L’heure n’est pas encore venue. Même dix ans après cette terrible blessure.
“J’aurais rejoué gratuitement pour Anderlecht”
Il dévoile que Hasi a essayé deux fois de le récupérer quand il était à Leicester : au Sporting et à l’Olympiacos.
Wasilewski a quitté Anderlecht en septembre 2013. John van den Brom ne voulait plus de lui. Comme de Roland Juhasz. Finalement, Wasyl a signé à Leicester en D2 anglaise. Il a remporté le titre en Championship (il a joué 31 matchs) en 2014 et en Premier League en 2016 (4 matchs). Comme si Wasilewski attirait le succès. “Leicester a également été un incroyable chapitre dans ma carrière”, dit-il. “C’est fou ce qu’on a fait, là. Le titre en Premier League, c’est incroyable.”

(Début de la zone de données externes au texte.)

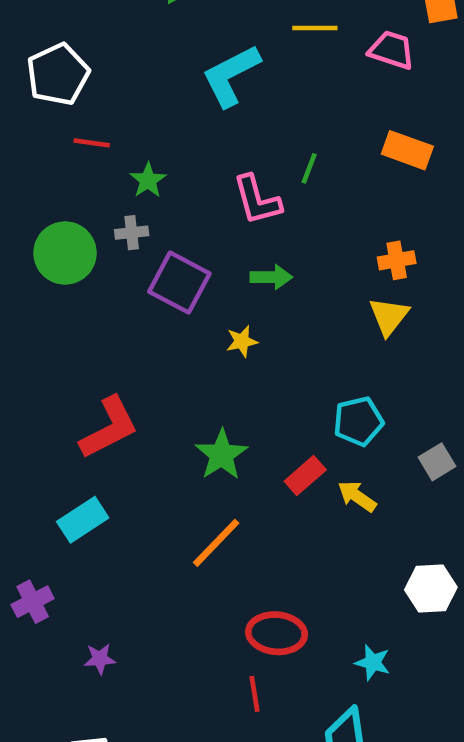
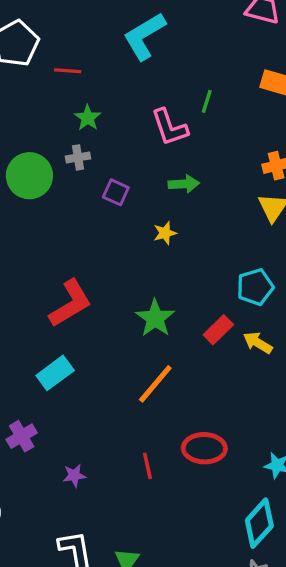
red line: (92, 143) -> (68, 71), moved
purple square: (179, 283) -> (116, 192), size x0.6
red line: (254, 694) -> (147, 466), moved

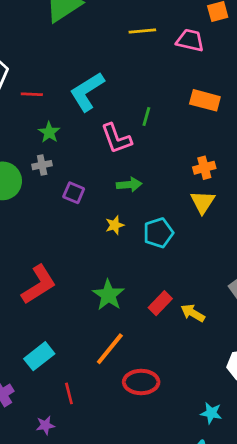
cyan L-shape: (144, 36) -> (87, 92), moved
cyan pentagon: (255, 287) -> (158, 233), moved
cyan rectangle: (55, 373) -> (39, 356), moved
red ellipse: (204, 448) -> (141, 382), moved
red line: (147, 466) -> (69, 393), moved

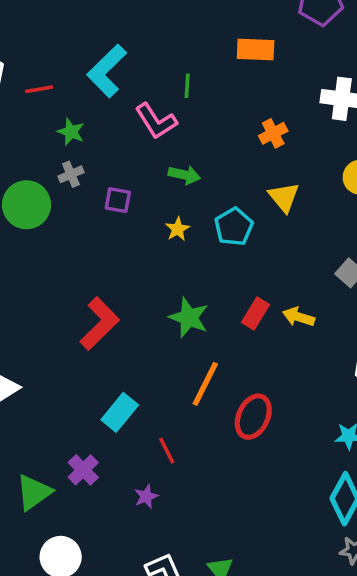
green arrow: (129, 185) -> (184, 175), turned 30
yellow triangle: (203, 202) -> (284, 197), moved
red ellipse: (141, 382) -> (253, 417), turned -52

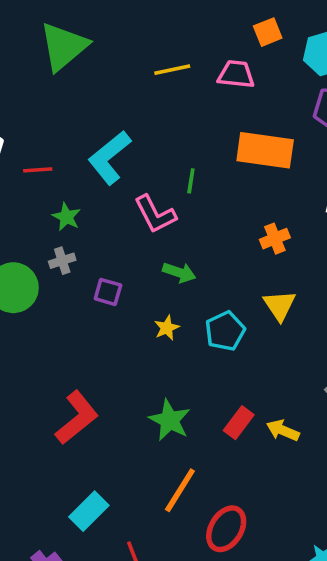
orange rectangle: (256, 49) -> (265, 150), size x1.4

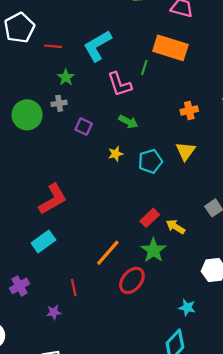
orange rectangle: (265, 150) -> (170, 48), moved
green star: (170, 420) -> (153, 250), moved
cyan rectangle: (89, 511) -> (43, 242), moved

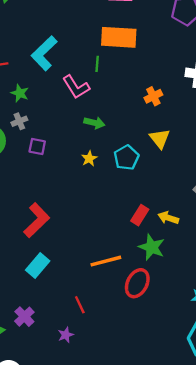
purple square: (84, 127) -> (37, 147), moved
orange line: (108, 253) -> (106, 261), turned 48

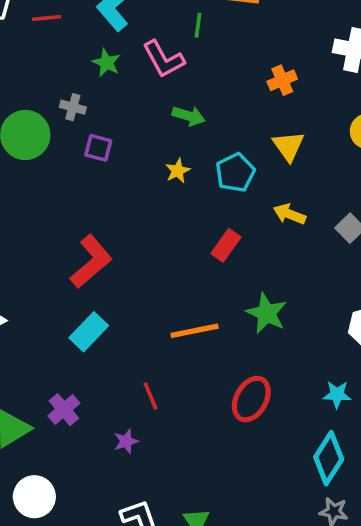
green star: (20, 93) -> (106, 63), moved
gray cross: (19, 121) -> (73, 107), turned 35
red rectangle: (140, 215) -> (226, 245), moved
yellow arrow: (168, 218) -> (289, 214), moved
red ellipse: (137, 283) -> (251, 399), moved

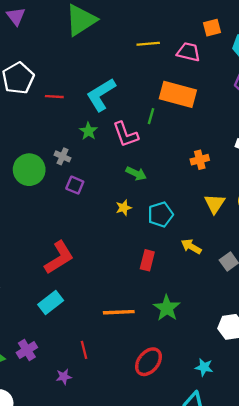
yellow triangle: (288, 146) -> (215, 204), moved
red rectangle: (226, 245) -> (147, 260), turned -30

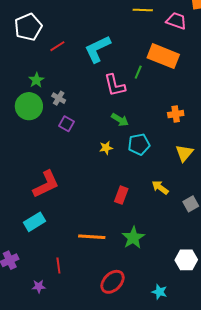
red line: (54, 97) -> (57, 46), turned -42
green star: (88, 131) -> (36, 80), moved
cyan pentagon: (160, 214) -> (139, 144), moved

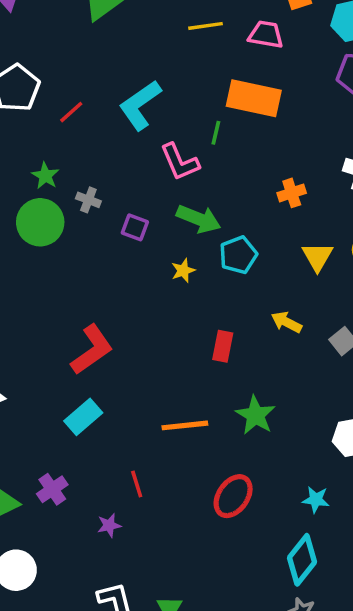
green arrow: (120, 120) -> (199, 219), size x1.4
purple square: (66, 124) -> (135, 227), moved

Wasyl a été fortement touché par la mort du président thaïlandais Vichai Srivaddhanaprabha, tué dans un accident d’hélicoptère à l’extérieur du stade du club, le 27 octobre 2018. “On m’a invité aux funérailles mais je n’ai pas pu me libérer, vu que je devais jouer avec le Wisla. C’était vraiment une bonne personne. Il voulait tout donner pour rendre les autres heureux. Son fils est aussi comme cela. Visiblement, il a dépensé 5 millions à Louvain pour refaire les installations de l’OHL ? Et Leicester a payé 45 millions pour Tielemans et 20 millions pour Praet ? C’est beaucoup ! La presse belge va bien suivre Leicester, alors… (rires)”
Et pourtant, son premier amour reste Anderlecht. Il aurait voulu revenir, en 2014. “Après six mois à Leicester, Besnik Hasi m’a appelé pour me demander de revenir. Je serais revenu jouer gratuitement. Mais Leicester ne m’a pas lâché.”
Ce n’est pas la seule fois que Hasi a essayé de le récupérer. “Quand il était coach à l’Olympiacos, il aurait bien aimé m’avoir. Mais il avait trop de joueurs : 32. Il devait d’abord se débarrasser de quelques gros salaires pour pouvoir me transférer. Finalement, cela ne s’est pas fait.”